MSC to end certification of fishing vessels engaged in compartmentalization by 2023

Published on
March 25, 2020

Fishing vessels certified by the Marine Stewardship Council will no longer be able to target a stock using non-certified fishing practices, beginning in 2023.

The MSC had been criticized for allowing “compartmentalization,” the practice of fishing vessels using certified and non-certified fishing methods while utilizing the same gear type. MSC-certified purse-seine tuna fisheries that employ certified “free-school” fishing methods and non-certified harvesting using fish aggregating devices or FADs had come under particular scrutiny, particularly from the “On the Hook” advocacy campaign. In response, last month, the MSC said it would address those concerns.

On 25 March, the organization released a set of changes to the document that defines the process requirements for certification bodies to assess fisheries against the MSC Fisheries Standard. The changes were made following 24 months of consultation with seafood industry stakeholders, scientists, and experts, and reflect feedback from NGOs, fishing organisations, and assessment bodies, according to MSC Chief Science and Standards Officer Rohan Currey.

“They’re designed to ensure that the process followed by independent assessment teams is robust, effective, and transparent,” he said.

Changes to MSC’s fisheries certification process will take effect for new fishery assessments after 25 September, 2020. Changes relating to compartmentalisation have been given a longer effective date beginning on 25 March, 2023, for already-certified fisheries, including any assessments started before 25 March, 2020.

The tuna industry, scientists, and the MSC are also looking into sustainable management opportunities with the use of FADs, Currey added.

The recently announced changes will also strengthen penalties related to evidence of shark-finning by a company or fishery. If a company or organization is convicted of shark-finning, they will not be eligible for MSC certification for two years. If there is evidence of shark-finning in a certified fishery, that fishery will face suspension if the offending vessel is not removed from the certificate. These changes are intended to strengthen the MSC’s commitment to addressing shark finning while punishing specific offenders – now a fleet will not necessarily lose its certificate due to the activity of one boat or member, Currey said.

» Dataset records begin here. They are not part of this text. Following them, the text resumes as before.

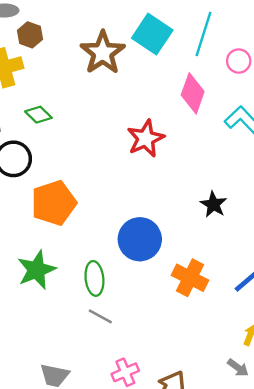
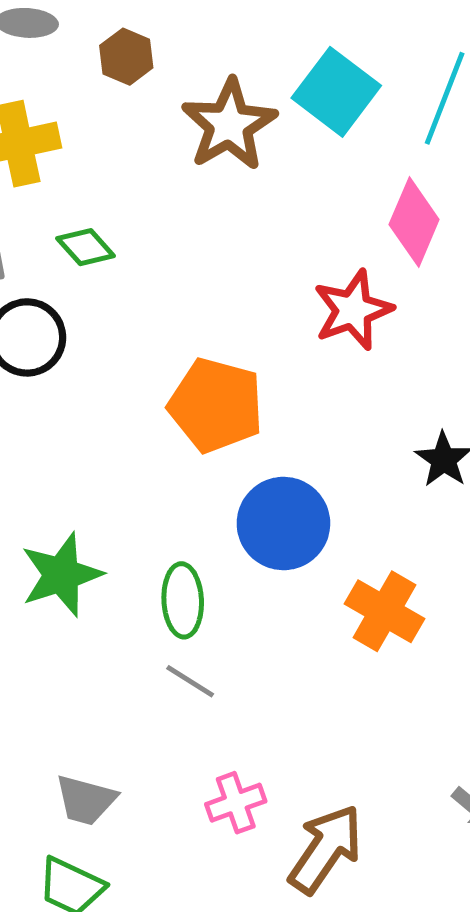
brown hexagon: (30, 35) -> (126, 57), moved
red star: (146, 138) -> (353, 310), moved
orange pentagon: (54, 203) -> (216, 405), moved, turned 30

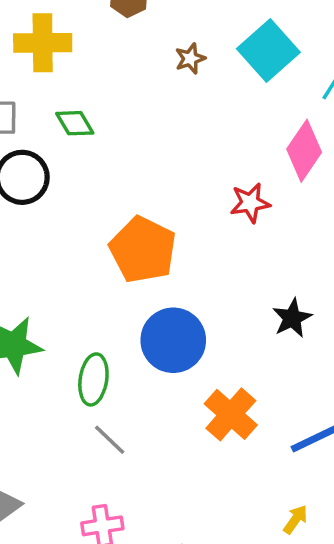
brown star: (229, 125) -> (190, 58), size x0.5
red star: (353, 310) -> (250, 203), size x0.7
gray line: (190, 681) -> (110, 440), moved

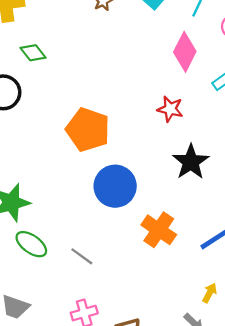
red star: (250, 203) -> (170, 109), moved, turned 30
black star: (292, 318) -> (191, 162), size x1.4
green ellipse: (93, 379) -> (31, 244), moved, turned -56

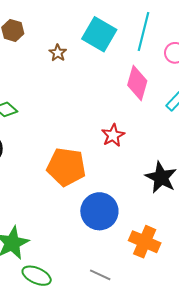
red star: (170, 109) -> (113, 135), moved, turned -30
gray line: (82, 256) -> (100, 275), moved

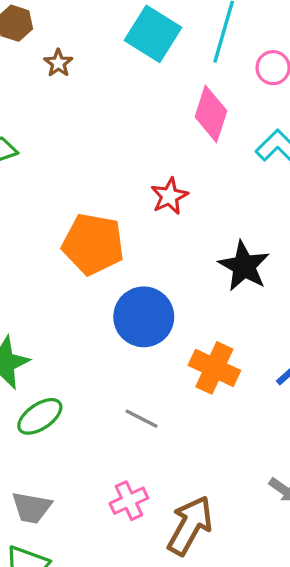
brown star: (58, 53) -> (58, 63), moved
green ellipse: (37, 276) -> (40, 416), turned -60

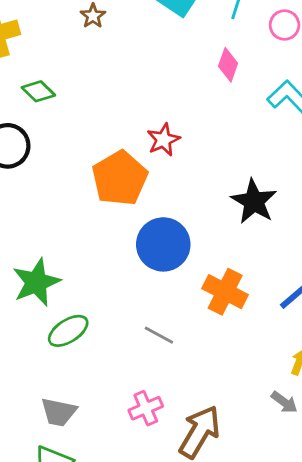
pink diamond: (211, 114) -> (228, 65), size x0.7
red star: (169, 196) -> (163, 140), moved
orange pentagon: (93, 244) -> (120, 178), turned 30

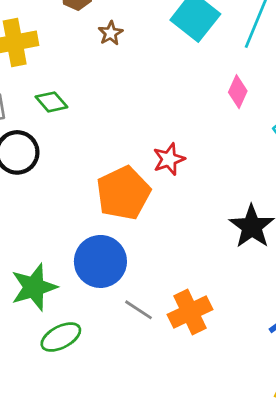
blue circle: (163, 244) -> (100, 261), moved
orange cross: (225, 292) -> (190, 312), moved, turned 33
gray line: (159, 335) -> (138, 310), moved

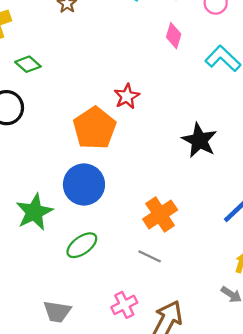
gray line: (138, 310) -> (150, 256), moved
green ellipse: (61, 337) -> (82, 245), moved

The issue of shark-finning is also being considered by MSC as part of its Fisheries Standard Review, which will assess how certified fisheries ensure that shark finning is not occurring.

Reporting requirements regarding the fulfilment of conditions and how improvements are delivered have also been strengthened. Certifying bodies will be required to provide a more detailed description of steps taken by a fishery to meet conditions of certification. As a part of this process, the MSC has published a “conditions log” to create greater consistency, transparency, and public access to information on condition information on MSC certified fisheries.